Quando essa quarentena acabar, a gente vai ter tempo e motivos, sim, para abrir as portas de casa, chamar o vizinho pra comer bolo de banana com café e correr pros braços e abraços dos nossos idosos, nossos amores. Vamos raspar aquela tigela do bolo com a mão e sentar na calçada pra dividir as sobras da festa de um quarta-feira qualquer.
Logo logo, vamos limpar a casa, mas para sujá-la em seguida, ao receber os irmãos, primos, amigos, parentes e agregados que estão se guardando para quando as portas voltarem a se escancarar. Lavar as mãos depois de roubar os brigadeiros da mesa de doces, guardar os sapatos para caminhar descalço pelas areias infinitas do mar que se abre e nos espera em seu incansável vaivém.
Estamos em tempo de espera. Mas a quarentena não precisa ser só de solidão e saudades. Há espaço para abrir-se por dentro, gastar tempo com nossas certezas, nossas preces e toda a natureza de vida que há em nós, nesse tempo que é tão ambíguo, mas também amigo. Ensina, transforma. Nos ajuda a seguir. Traz, mas também leva embora.
Ficar em casa não é mais pedido. Virou apelo. Mas tornou-se também reinvenção. De si, do outro.

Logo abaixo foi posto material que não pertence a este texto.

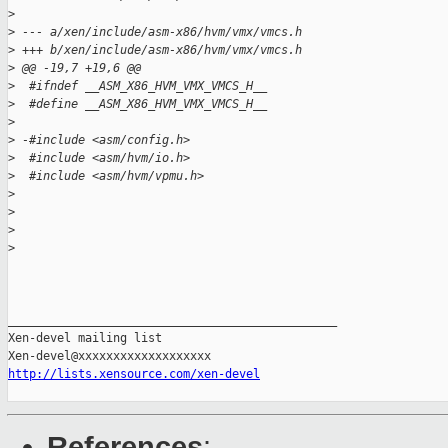
>
>
 --- a/xen/include/asm-x86/hvm/vmx/vmcs.h
>
 +++ b/xen/include/asm-x86/hvm/vmx/vmcs.h
>
 @@ -19,7 +19,6 @@
>
  #ifndef __ASM_X86_HVM_VMX_VMCS_H__
>
  #define __ASM_X86_HVM_VMX_VMCS_H__
>
>
 -#include <asm/config.h>
>
  #include <asm/hvm/io.h>
>
  #include <asm/hvm/vpmu.h>
>
>
>
>
_______________________________________________

Xen-devel mailing list

http://lists.xensource.com/xen-devel
References
:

Dos espaços da casa, da planta que há tempos cresce na janela sem ser notada, do muro grafitado que estampa a paisagem lateral, da palmeira imperial que cresce entre os prédios da minha porta dos fundos. Respiro fundo!

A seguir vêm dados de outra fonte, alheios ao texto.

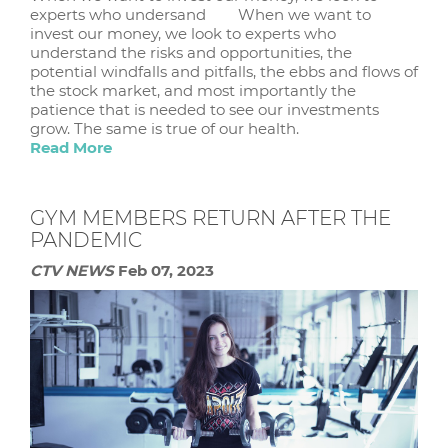
experts who undersand When we want to
invest our money, we look to experts who
understand the risks and opportunities, the
potential windfalls and pitfalls, the ebbs and flows of
the stock market, and most importantly the
patience that is needed to see our investments
grow. The same is true of our health.
Read More
GYM MEMBERS RETURN AFTER THE
PANDEMIC
CTV NEWS
Feb 07, 2023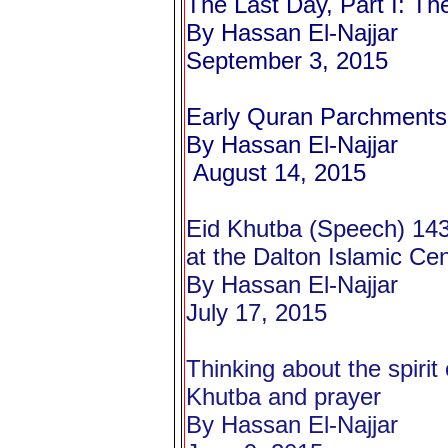
The Last Day, Part I: Th
By Hassan El-Najjar
September 3, 2015
Early Quran Parchments
By Hassan El-
Najjar
August 14, 2015
Eid Khutba (Speech) 14
at the Dalton Islamic Ce
By Hassan El-Najjar
July 17, 2015
Thinking about the spirit
Khutba and prayer
By Hassan El-Najjar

Já vivi em outros tempos a reclusão do mundo dos outros – claro que por motivos não tão doídos. Tempos de espera por outros tempos. Deu tudo certo. Tanto vivi em mim que sobrevivi. Virei gente tão feliz que os motivos daquelas "quarentenas", às vezes, até passam despercebidos entre as batidas do peito. Porque o porvir daqueles tempos hoje é, literalmente, um presente pra mim.
Neste tempo atual, em que o mundo precisa seguir uma quarentena, e tudo é tão dolorido e doloroso, volto no tempo e revivo os dias de reclusão no quarto lilás de abajur com a luz amarelada. Imersa entre diários, poesia e letra de música, eu me encontrava porque me aventurava demais. Eu tinha muito tempo para gastar em casa. Eram meus melhores dias. Sem sair do lugar. Não era preciso.
Hoje, luto e tento ultrapassar os medos de agora, sigo acumulando beijos, suspiros e saudades. A vontade de viver, de ver os outros vivos, espertos, mas guardados, bem guardados em suas casas, seus quartos, permanece. Nesse tempo de agora, quero mais é ter esperança e cultivar a gratidão aos que escutam os meus, os nossos apelos: fiquem em casa e guardem meus abraços para quando a quarentena a acabar.